**WORK INSTRUCTION**
Return every line of the records that includes the string "Köszönöm".

Records from a collection:
# # # # # # #

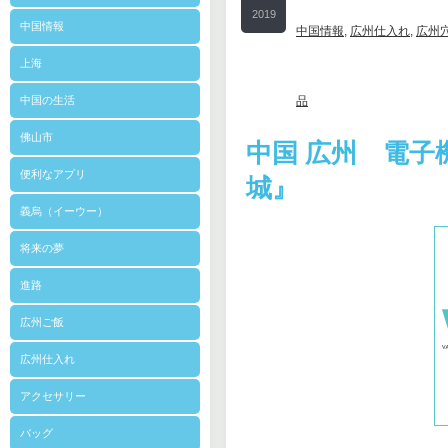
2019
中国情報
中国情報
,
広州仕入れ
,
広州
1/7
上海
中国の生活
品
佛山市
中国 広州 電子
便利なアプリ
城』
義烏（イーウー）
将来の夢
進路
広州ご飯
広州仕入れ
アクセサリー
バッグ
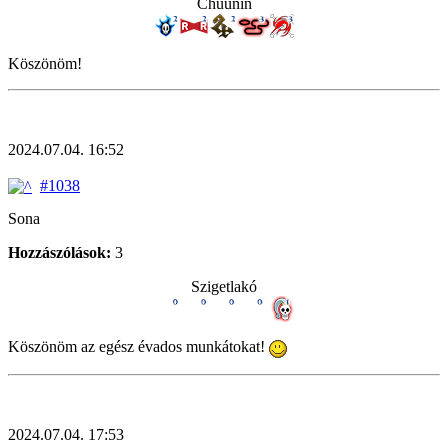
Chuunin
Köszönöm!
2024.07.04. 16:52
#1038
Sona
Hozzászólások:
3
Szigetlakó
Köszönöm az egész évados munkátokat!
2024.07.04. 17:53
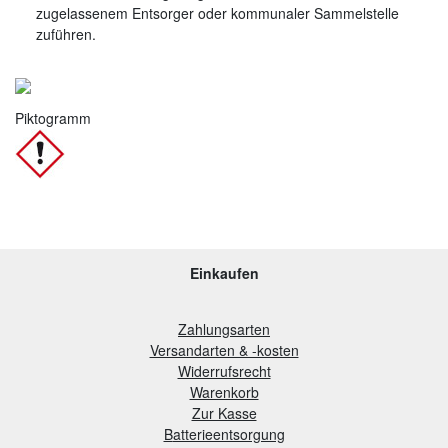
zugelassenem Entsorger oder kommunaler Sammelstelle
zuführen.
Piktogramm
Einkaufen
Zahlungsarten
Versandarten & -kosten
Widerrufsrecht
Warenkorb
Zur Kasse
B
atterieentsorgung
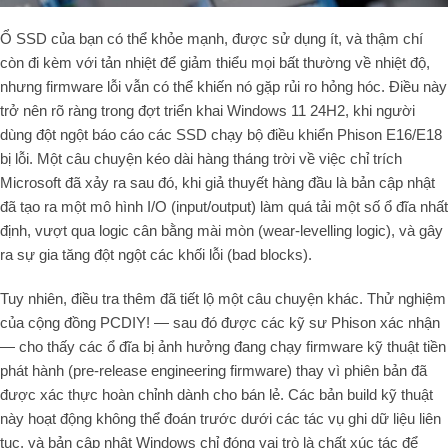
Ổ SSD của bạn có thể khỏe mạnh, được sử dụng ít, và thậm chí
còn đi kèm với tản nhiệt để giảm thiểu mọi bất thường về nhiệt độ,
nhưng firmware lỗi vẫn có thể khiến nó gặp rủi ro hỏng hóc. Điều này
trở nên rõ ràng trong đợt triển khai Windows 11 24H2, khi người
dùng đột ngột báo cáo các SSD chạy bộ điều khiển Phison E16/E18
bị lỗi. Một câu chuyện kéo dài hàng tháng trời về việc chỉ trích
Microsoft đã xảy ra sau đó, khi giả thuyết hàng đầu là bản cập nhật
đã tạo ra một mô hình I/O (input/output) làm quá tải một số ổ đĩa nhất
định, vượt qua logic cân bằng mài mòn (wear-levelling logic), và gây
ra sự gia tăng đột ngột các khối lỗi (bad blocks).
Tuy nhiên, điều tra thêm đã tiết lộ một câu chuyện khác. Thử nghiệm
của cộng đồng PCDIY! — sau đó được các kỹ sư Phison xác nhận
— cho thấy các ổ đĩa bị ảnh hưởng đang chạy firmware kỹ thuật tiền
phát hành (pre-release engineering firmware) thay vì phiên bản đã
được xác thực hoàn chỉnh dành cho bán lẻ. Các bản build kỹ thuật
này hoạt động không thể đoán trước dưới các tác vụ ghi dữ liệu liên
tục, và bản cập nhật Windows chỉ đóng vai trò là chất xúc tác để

# # # # # # #

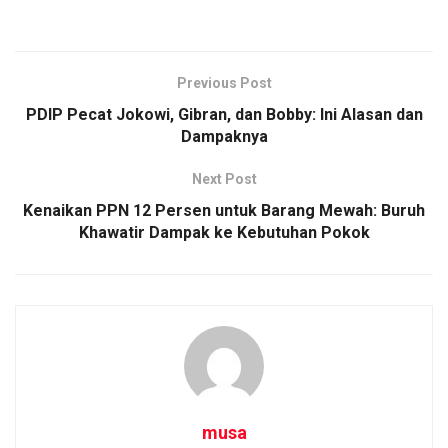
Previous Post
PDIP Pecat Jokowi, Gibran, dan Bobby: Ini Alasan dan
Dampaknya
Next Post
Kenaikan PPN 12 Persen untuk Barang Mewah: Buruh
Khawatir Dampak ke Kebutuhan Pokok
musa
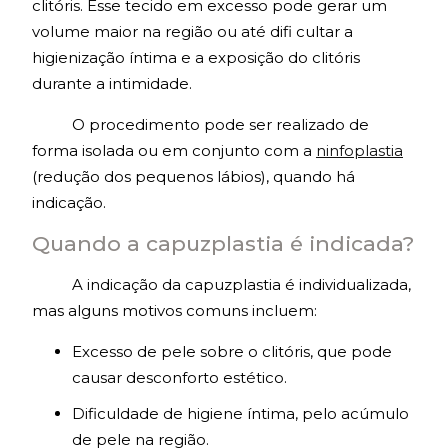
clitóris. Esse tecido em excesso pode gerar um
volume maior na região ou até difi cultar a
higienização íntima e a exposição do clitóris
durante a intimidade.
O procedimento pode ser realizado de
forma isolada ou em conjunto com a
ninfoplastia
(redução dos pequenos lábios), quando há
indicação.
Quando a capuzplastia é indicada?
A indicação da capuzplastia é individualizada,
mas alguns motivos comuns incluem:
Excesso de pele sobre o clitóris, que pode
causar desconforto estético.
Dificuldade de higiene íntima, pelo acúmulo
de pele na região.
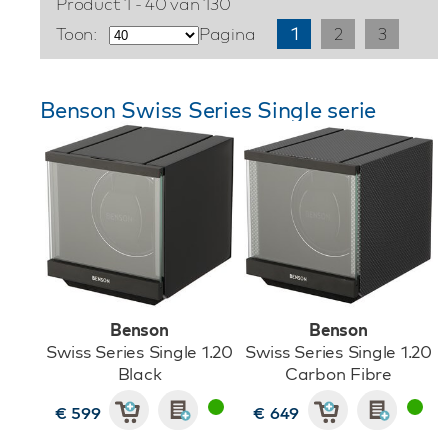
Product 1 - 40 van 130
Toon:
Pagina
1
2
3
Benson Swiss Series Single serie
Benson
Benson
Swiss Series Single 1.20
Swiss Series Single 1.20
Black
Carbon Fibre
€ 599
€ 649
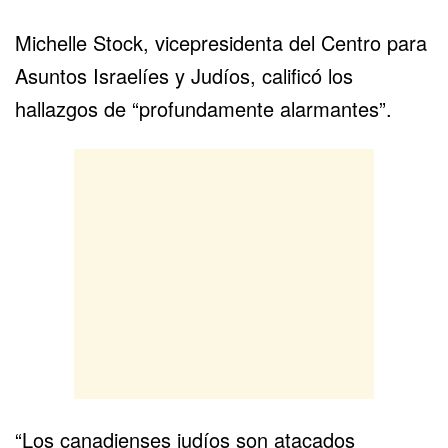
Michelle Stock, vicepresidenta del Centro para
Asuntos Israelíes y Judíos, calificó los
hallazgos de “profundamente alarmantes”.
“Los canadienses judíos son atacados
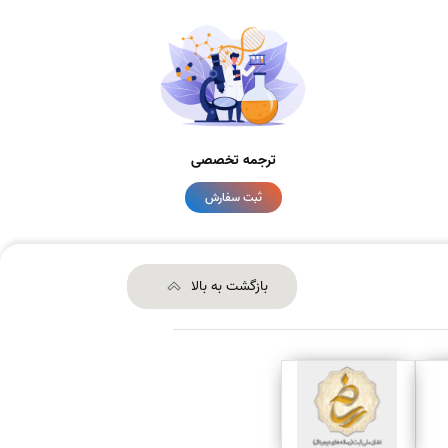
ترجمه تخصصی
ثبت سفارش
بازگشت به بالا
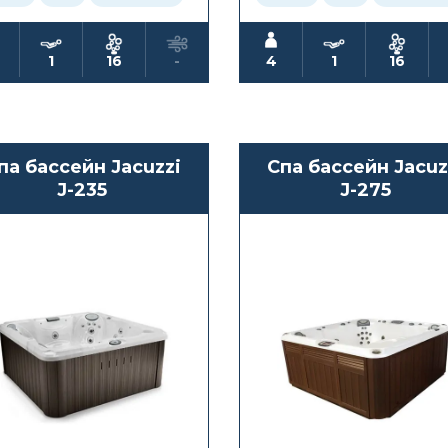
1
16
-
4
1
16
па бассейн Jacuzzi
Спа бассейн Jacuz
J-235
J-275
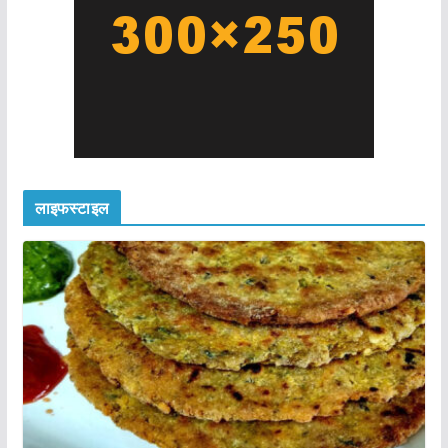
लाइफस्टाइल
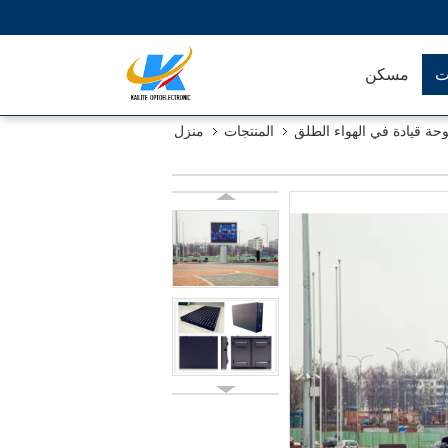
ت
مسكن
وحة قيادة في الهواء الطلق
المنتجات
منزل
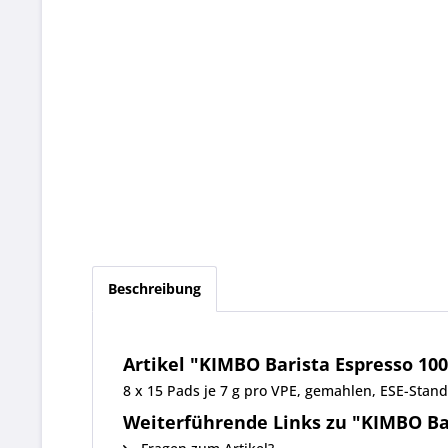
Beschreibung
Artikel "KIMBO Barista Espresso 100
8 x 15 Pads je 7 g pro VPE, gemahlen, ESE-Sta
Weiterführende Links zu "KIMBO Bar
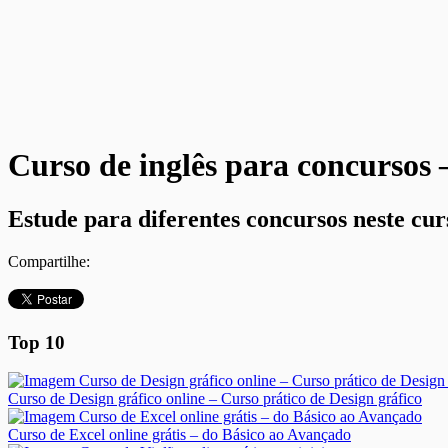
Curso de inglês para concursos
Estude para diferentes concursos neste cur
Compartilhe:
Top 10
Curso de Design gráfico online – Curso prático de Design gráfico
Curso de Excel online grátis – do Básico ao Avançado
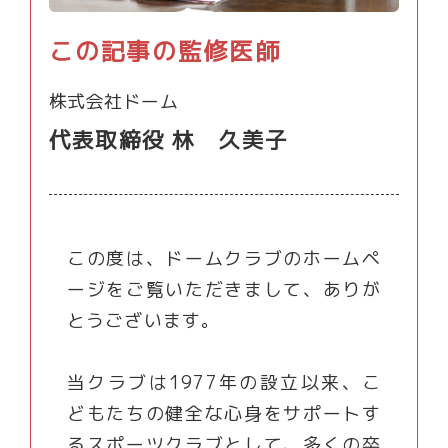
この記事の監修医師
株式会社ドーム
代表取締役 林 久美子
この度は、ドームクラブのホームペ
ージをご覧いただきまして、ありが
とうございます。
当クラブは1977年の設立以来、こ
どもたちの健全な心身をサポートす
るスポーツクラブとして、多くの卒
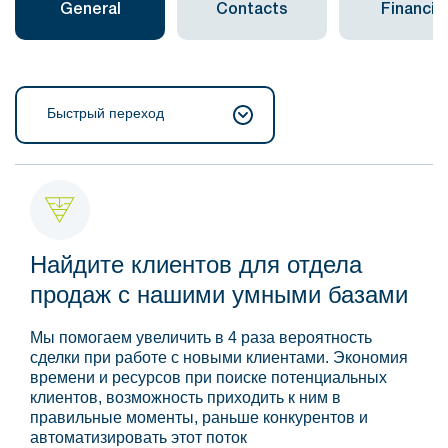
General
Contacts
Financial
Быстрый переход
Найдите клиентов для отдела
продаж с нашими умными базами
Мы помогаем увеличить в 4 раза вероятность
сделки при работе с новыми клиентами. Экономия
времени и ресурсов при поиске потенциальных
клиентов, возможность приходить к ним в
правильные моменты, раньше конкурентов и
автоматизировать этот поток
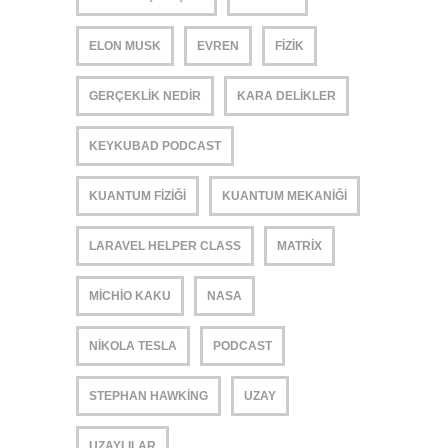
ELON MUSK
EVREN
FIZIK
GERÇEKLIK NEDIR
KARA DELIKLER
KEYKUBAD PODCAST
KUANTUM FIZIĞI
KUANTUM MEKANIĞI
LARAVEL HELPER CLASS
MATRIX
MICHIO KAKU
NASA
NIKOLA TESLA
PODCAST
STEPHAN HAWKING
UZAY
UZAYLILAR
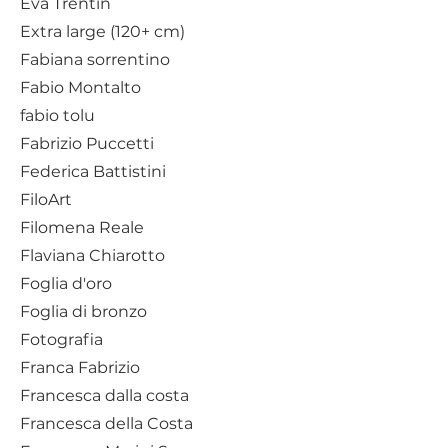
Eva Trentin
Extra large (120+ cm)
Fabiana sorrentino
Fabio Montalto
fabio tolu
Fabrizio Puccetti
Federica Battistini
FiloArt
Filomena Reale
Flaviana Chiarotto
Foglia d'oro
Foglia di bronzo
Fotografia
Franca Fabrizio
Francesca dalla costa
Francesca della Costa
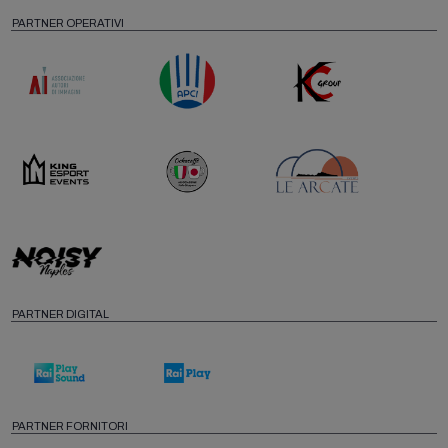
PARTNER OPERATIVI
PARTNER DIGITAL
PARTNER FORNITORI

# # # # # # #

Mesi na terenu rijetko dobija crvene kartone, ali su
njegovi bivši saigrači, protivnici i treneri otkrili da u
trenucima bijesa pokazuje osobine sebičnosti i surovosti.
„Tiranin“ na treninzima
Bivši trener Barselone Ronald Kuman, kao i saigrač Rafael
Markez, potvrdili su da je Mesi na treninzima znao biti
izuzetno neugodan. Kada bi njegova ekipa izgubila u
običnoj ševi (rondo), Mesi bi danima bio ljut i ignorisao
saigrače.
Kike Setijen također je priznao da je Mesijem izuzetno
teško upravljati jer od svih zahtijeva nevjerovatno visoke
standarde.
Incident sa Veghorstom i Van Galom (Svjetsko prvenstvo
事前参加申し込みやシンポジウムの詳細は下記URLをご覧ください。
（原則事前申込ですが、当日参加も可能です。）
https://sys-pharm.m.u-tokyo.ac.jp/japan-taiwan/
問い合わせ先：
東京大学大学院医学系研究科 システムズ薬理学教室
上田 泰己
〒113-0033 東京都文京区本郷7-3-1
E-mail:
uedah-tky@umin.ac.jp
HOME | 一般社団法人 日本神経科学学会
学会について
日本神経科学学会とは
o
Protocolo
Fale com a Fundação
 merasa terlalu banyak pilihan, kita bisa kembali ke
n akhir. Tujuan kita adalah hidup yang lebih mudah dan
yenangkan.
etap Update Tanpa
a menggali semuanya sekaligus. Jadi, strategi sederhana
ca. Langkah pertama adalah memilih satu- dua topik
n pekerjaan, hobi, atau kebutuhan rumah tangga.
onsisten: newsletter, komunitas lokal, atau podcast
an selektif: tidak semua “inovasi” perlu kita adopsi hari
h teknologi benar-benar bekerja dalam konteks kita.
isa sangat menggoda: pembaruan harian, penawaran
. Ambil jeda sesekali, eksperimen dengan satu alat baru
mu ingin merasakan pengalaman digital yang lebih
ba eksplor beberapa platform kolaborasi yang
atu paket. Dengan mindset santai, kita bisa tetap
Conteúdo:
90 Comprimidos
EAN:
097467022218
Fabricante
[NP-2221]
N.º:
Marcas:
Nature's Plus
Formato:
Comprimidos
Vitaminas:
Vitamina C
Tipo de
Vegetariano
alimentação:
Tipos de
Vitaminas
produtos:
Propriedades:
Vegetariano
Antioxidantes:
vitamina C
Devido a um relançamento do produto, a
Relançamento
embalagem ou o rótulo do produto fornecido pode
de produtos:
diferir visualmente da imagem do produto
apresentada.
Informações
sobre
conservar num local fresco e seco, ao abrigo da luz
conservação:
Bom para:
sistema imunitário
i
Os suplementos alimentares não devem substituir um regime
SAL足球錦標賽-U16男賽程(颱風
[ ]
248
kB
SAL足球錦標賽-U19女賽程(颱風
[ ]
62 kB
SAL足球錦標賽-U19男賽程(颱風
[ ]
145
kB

# # # # # # #

**RESULT OF THE EXERCISE**
Köszönöm!
Köszönöm az egész évados munkátokat!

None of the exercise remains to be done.